The matyan-ui is the web frontend for browsing runs, metrics, custom objects, logs, and experiments. It is a React single-page application (SPA) served by a thin Python wrapper. It communicates only with the matyan-backend REST API; it never talks to the frontier, Kafka, or FDB.

Role

  • Run management — List runs, filter by experiment/tag/MatyanQL, open run detail, delete/archive runs, add/remove tags.
  • Metrics and charts — Query metrics, align series, render charts (using the same streaming and encoding contract as the original Aim UI).
  • Custom objects — Images, audio, text, distributions, figures: search, batch fetch, step-level view. Blob content is fetched via the backend (which reads from S3).
  • Logs — Terminal log lines and structured log records, with range and level filters.
  • Experiments, tags, dashboards — CRUD and association to runs.

All of this is done by calling the backend’s REST and binary streaming endpoints. The UI is a client of the backend only.

Architectural decisions

Backend-only (no frontier, no WebSocket to UI)

The UI does not connect to the frontier or any WebSocket for real-time ingestion. Reasons:

  • Simpler deployment — One API base URL (backend). No need to expose the frontier to the browser or to manage a second WebSocket endpoint for the UI.
  • Security and topology — The frontier is for training clients (ingestion). The UI is for humans (read and control). Keeping them separate lets you put the backend (and UI) behind one ingress and keep the frontier on a different network or port if desired.
  • Consistency — All data the UI shows comes from the backend, which reads from FDB (and S3 for blobs). So the UI always sees a consistent view of “what’s stored,” regardless of ingestion lag. Live training progress is reflected only after ingestion workers have written to FDB; the UI does not need a live stream of every metric point.

Polling for updates (no WebSocket to backend)

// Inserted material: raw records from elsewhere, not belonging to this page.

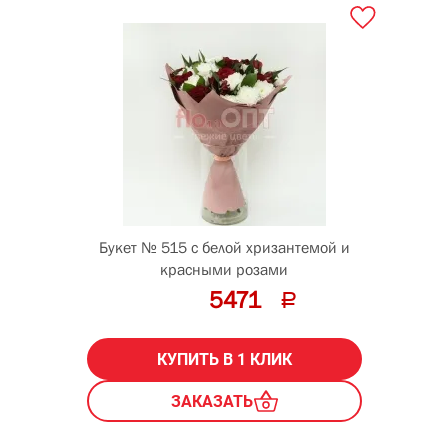
Букет № 515 с белой хризантемой и
красными розами
5471
КУПИТЬ В 1 КЛИК
ЗАКАЗАТЬ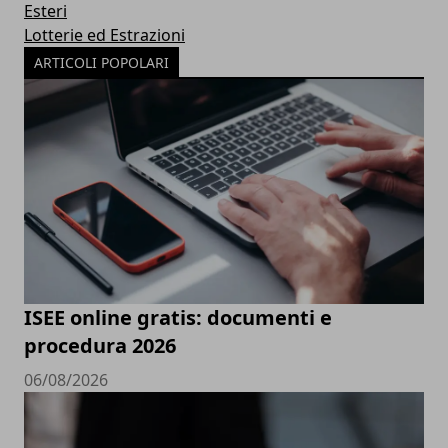
Esteri
Lotterie ed Estrazioni
ARTICOLI POPOLARI
ISEE online gratis: documenti e
procedura 2026
06/08/2026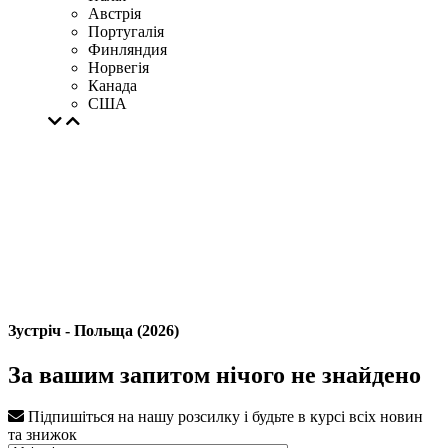
Австрія
Португалія
Финляндия
Норвегія
Канада
США
Зустріч - Польща (2026)
За вашим запитом нічого не знайдено
Підпишіться на нашу розсилку і будьте в курсі всіх новин
та знижок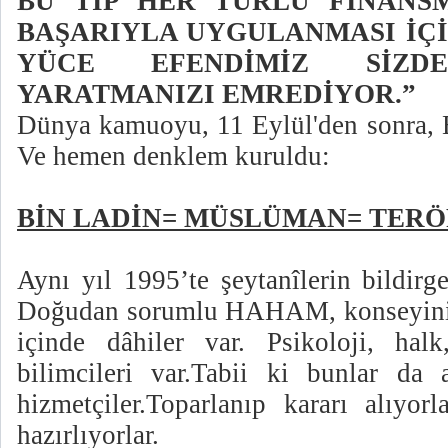
BU TİP HER TÜRLÜ FİNANSM
BAŞARIYLA UYGULANMASI İÇ
YÜCE EFENDİMİZ SİZ
YARATMANIZI EMREDİYOR.”
Dünya kamuoyu, 11 Eylül'den sonra, 
Ve hemen denklem kuruldu:
BİN LADİN= MÜSLÜMAN= TERÖ
Aynı yıl 1995’te şeytanîlerin bildirg
Doğudan sorumlu HAHAM, konseyini 
içinde dâhiler var. Psikoloji, hal
bilimcileri var.Tabii ki bunlar da
hizmetçiler.Toparlanıp kararı alıyorl
hazırlıyorlar.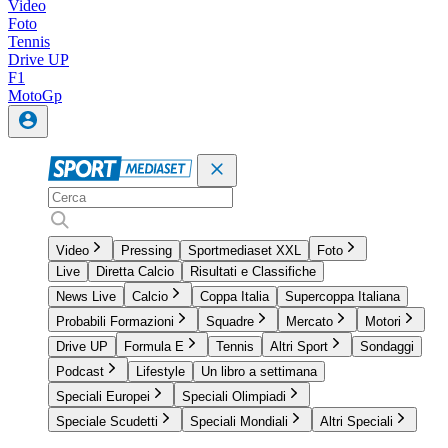
Video
Foto
Tennis
Drive UP
F1
MotoGp
Video
Pressing
Sportmediaset XXL
Foto
Live
Diretta Calcio
Risultati e Classifiche
News Live
Calcio
Coppa Italia
Supercoppa Italiana
Probabili Formazioni
Squadre
Mercato
Motori
Drive UP
Formula E
Tennis
Altri Sport
Sondaggi
Podcast
Lifestyle
Un libro a settimana
Speciali Europei
Speciali Olimpiadi
Speciale Scudetti
Speciali Mondiali
Altri Speciali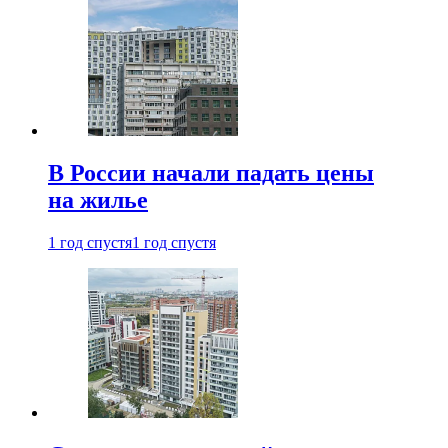
В России начали падать цены
на жилье
1 год спустя
1 год спустя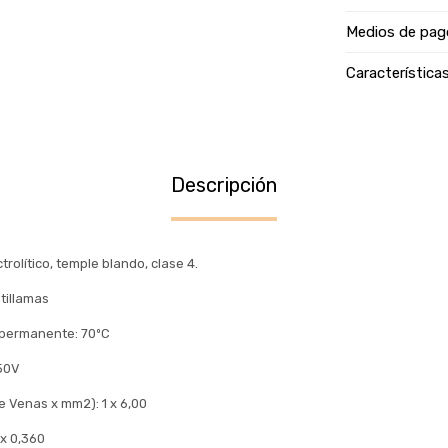
Medios de pag
Característica
Descripción
rolítico, temple blando, clase 4.
tillamas
permanente: 70ºC
750V
e Venas x mm2): 1 x 6,00
 x 0,360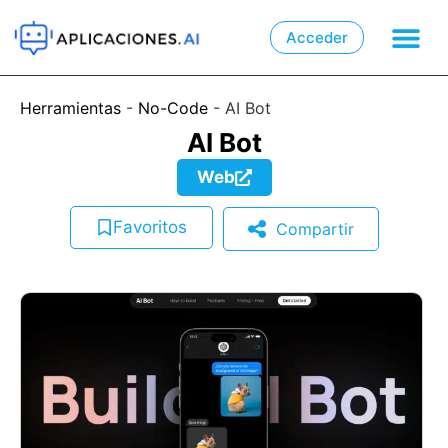
Acceder

📲
Herramientas
-
No-Code
-
AI Bot
AI Bot
Web
Favoritos
Compartir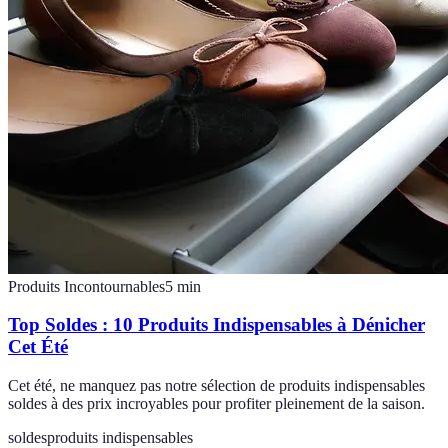
Produits Incontournables
5
min
Top Soldes : 10 Produits Indispensables à Dénicher
Cet Été
Cet été, ne manquez pas notre sélection de produits indispensables
soldes à des prix incroyables pour profiter pleinement de la saison.
soldes
produits indispensables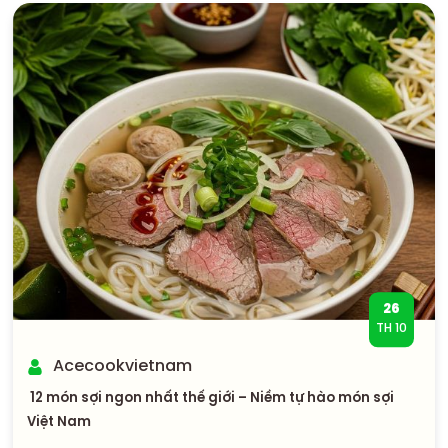
26
TH 10
Acecookvietnam
12 món sợi ngon nhất thế giới – Niềm tự hào món sợi
Việt Nam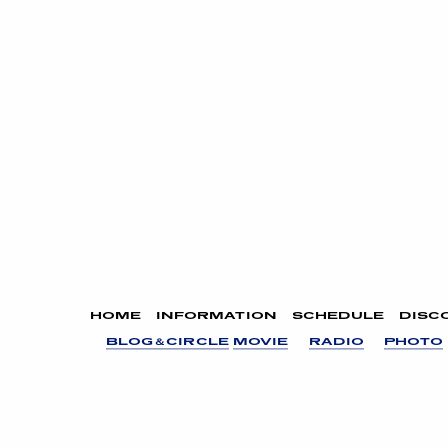
HOME
INFORMATION
SCHEDULE
DISC
BLOG＆CIRCLE
MOVIE
RADIO
PHOTO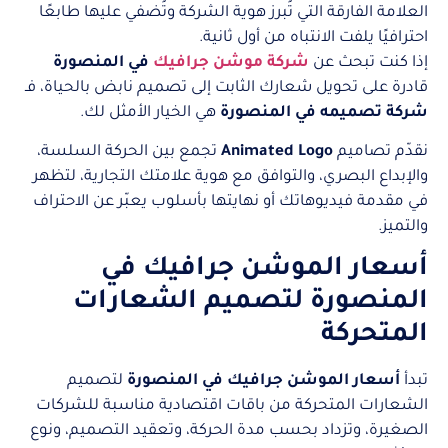
العلامة الفارقة التي تُبرز هوية الشركة وتُضفي عليها طابعًا
احترافيًا يلفت الانتباه من أول ثانية.
إذا كنت تبحث عن
شركة موشن جرافيك
في المنصورة
قادرة على تحويل شعارك الثابت إلى تصميم نابض بالحياة، فـ
شركة تصميمه في المنصورة
هي الخيار الأمثل لك.
نقدّم تصاميم
Animated Logo
تجمع بين الحركة السلسة،
والإبداع البصري، والتوافق مع هوية علامتك التجارية، لتظهر
في مقدمة فيديوهاتك أو نهايتها بأسلوب يعبّر عن الاحتراف
والتميز.
أسعار الموشن جرافيك في
المنصورة لتصميم الشعارات
المتحركة
تبدأ
أسعار الموشن جرافيك في المنصورة
لتصميم
الشعارات المتحركة من باقات اقتصادية مناسبة للشركات
الصغيرة، وتزداد بحسب مدة الحركة، وتعقيد التصميم، ونوع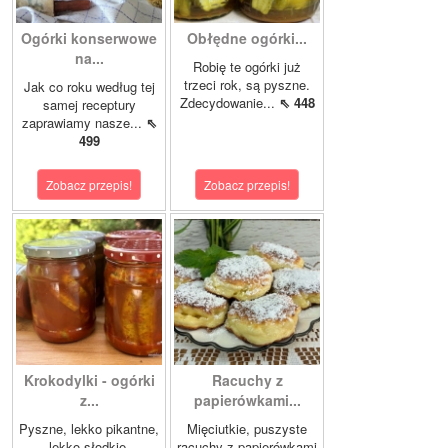
Ogórki konserwowe
Obłędne ogórki...
na...
Robię te ogórki już
trzeci rok, są pyszne.
Jak co roku według tej
Zdecydowanie...
⇖ 448
samej receptury
zaprawiamy nasze...
⇖
499
Zobacz przepis!
Zobacz przepis!
Krokodylki - ogórki
Racuchy z
z...
papierówkami...
Pyszne, lekko pikantne,
Mięciutkie, puszyste
lekko słodkie,
racuchy z papierówkami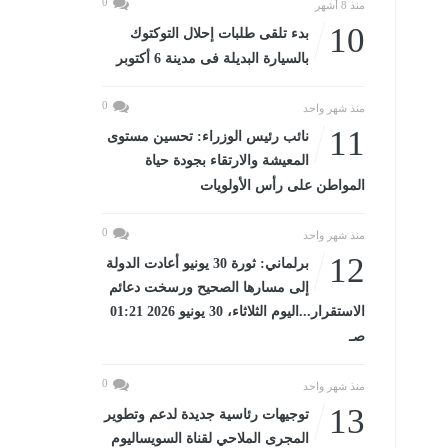
0
منذ 8 أشهر
10
بدء تلقى طلبات إحلال التوكتوك
بالسيارة البديلة فى مدينة 6 أكتوبر
0
منذ شهر واحد
11
نائب رئيس الوزراء: تحسين مستوى
المعيشة والارتقاء بجودة حياة
المواطن على رأس الأولويات
0
منذ شهر واحد
12
برلماني: ثورة 30 يونيو أعادت الدولة
إلى مسارها الصحيح ورسخت دعائم
الاستقرار...اليوم الثلاثاء، 30 يونيو 2026 01:21
صـ
0
منذ شهر واحد
13
توجيهات رئاسية جديدة لدعم وتطوير
المجرى الملاحي لقناة السويساليوم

The UI does not hold a WebSocket to the backend for “live” updates. It uses periodic polling (e.g. re-fetch run list or run detail on an interval) when the user is on a page that shows run status or metrics. So:

  • Backend stays stateless (no long-lived connections per user).
  • No sticky sessions or connection state to manage across replicas.
  • Polling interval can be tuned (e.g. faster when “active runs” exist, slower when idle). Optional optimizations (e.g. “changed since” endpoint, ETag) can reduce payload size without adding WebSocket complexity.

Same UI codebase as Aim (compatibility)

The React app is derived from the original Aim UI so that the look, features, and UX stay familiar. The protocol (REST paths, query params, binary streaming format) is reimplemented on the backend to be compatible. So the same UI bundle works against the Matyan backend without rewriting the frontend; only the backend URL and env (e.g. API host base) need to be configured.

Served by a Python wrapper

The UI is built as a static SPA (HTML/JS/CSS). In production it is served by a small Python server (matyan-ui package) that:

  • Serves the static assets and index.html.
  • Injects or reads configuration (e.g. backend API base URL, base path) so the SPA knows where to send requests.
  • Can run in the same pod as the “UI” deployment in Kubernetes; the ingress routes / to this service and /api/ to the backend (and frontier paths as configured).

So “UI” in deployment terms is this wrapper process, not a separate Node server; the React app is pre-built and static.

No server-side session or auth in the chart

The default Helm chart does not implement authentication. The UI and backend are configured with hostnames and (optionally) a static API token for UI → backend calls. Auth (e.g. OAuth, SSO) can be added at the ingress or backend layer without changing the UI’s contract (same REST API, with auth headers or cookies as required).